13 thoughts on “Love your disgusting, stinky fannymuffins: Femfresh and the backlash”

  1. Ladies, please explain this FemFresh concept to us gents.

    I’m a little confused by it, to be honest. There’s been many a time where I’ve been out for a drink with a lady, and I can’t recall a single occasion where the evening has been brought to a juddering halt by me suddenly thinking, “Hang on a minute, what’s that whiff? Is her vagina smelling?”

  2. I guess there’s no women working in P&G’s product development & market research teams, then.

    Or maybe there *are* and they see an increased incidence in irritation, thrush, and vaginosis as cost-effective market-development for palliative creams and ointments.

    I can’t see men pursuing that particular commercial strategy: it means LESS SEX. So I’ll put any male involvement in this one down to wilful pig-ignorance and stupidity.

    That’s a great thing to tell the shareholders: your company’s future and its public face are in the hands of toxic and irritating berks whose market-research and customer-communication efforts are so bad as to be actively injurious.

    Meanwhile, I feel no need to comment on the morals of marketing a product by making people feel ashamed and disgusted by their own healthy genitals. There are no words, and no need of them: no insult or invective worse than a factual description of the deed.

  3. I can’t believe they are claiming “vulva” is a dirty word. WHAT THE?
    It reminds me of the Ali G where he’s trying to work out which naughty words would get what film classification.

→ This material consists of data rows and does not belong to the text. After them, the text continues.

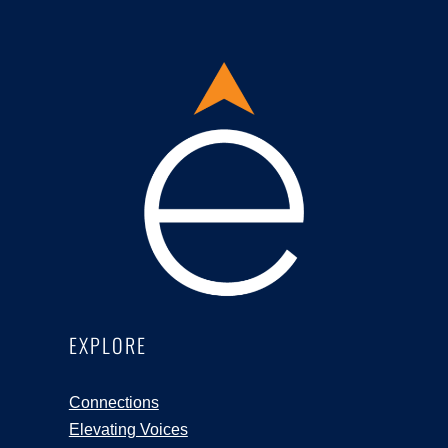
EXPLORE
Connections
Elevating Voices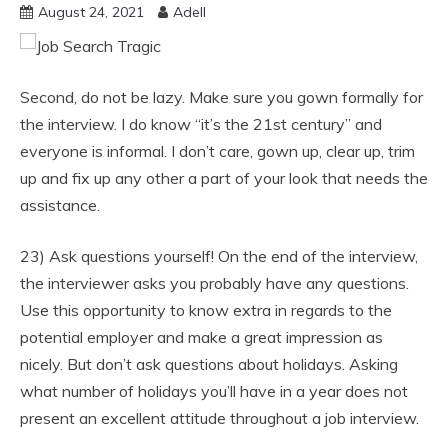
August 24, 2021
Adell
Second, do not be lazy. Make sure you gown formally for
the interview. I do know “it’s the 21st century” and
everyone is informal. I don’t care, gown up, clear up, trim
up and fix up any other a part of your look that needs the
assistance.
23) Ask questions yourself! On the end of the interview,
the interviewer asks you probably have any questions.
Use this opportunity to know extra in regards to the
potential employer and make a great impression as
nicely. But don’t ask questions about holidays. Asking
what number of holidays you’ll have in a year does not
present an excellent attitude throughout a job interview.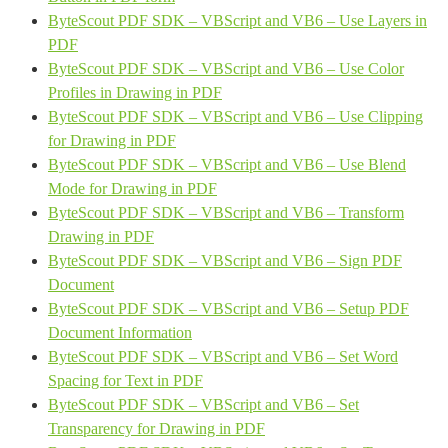
ByteScout PDF SDK – VBScript and VB6 – Use Layers in
PDF
ByteScout PDF SDK – VBScript and VB6 – Use Color
Profiles in Drawing in PDF
ByteScout PDF SDK – VBScript and VB6 – Use Clipping
for Drawing in PDF
ByteScout PDF SDK – VBScript and VB6 – Use Blend
Mode for Drawing in PDF
ByteScout PDF SDK – VBScript and VB6 – Transform
Drawing in PDF
ByteScout PDF SDK – VBScript and VB6 – Sign PDF
Document
ByteScout PDF SDK – VBScript and VB6 – Setup PDF
Document Information
ByteScout PDF SDK – VBScript and VB6 – Set Word
Spacing for Text in PDF
ByteScout PDF SDK – VBScript and VB6 – Set
Transparency for Drawing in PDF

  4. With all those weird words being used as synonyms for vagina it sounds like their advertising is being run by the Teletubbies. Then again, looking at how they’ve misjudged their target audience, that doesn’t seem entirely impossible.

  5. You nailed it with this entry! I used femfresh as I was told it was kinder than soap. What a load of crock. 2 tubes of clotrimazole for thrush later and I scratch my head at exactly what was I thinking when I fell for that. I must have been unwell.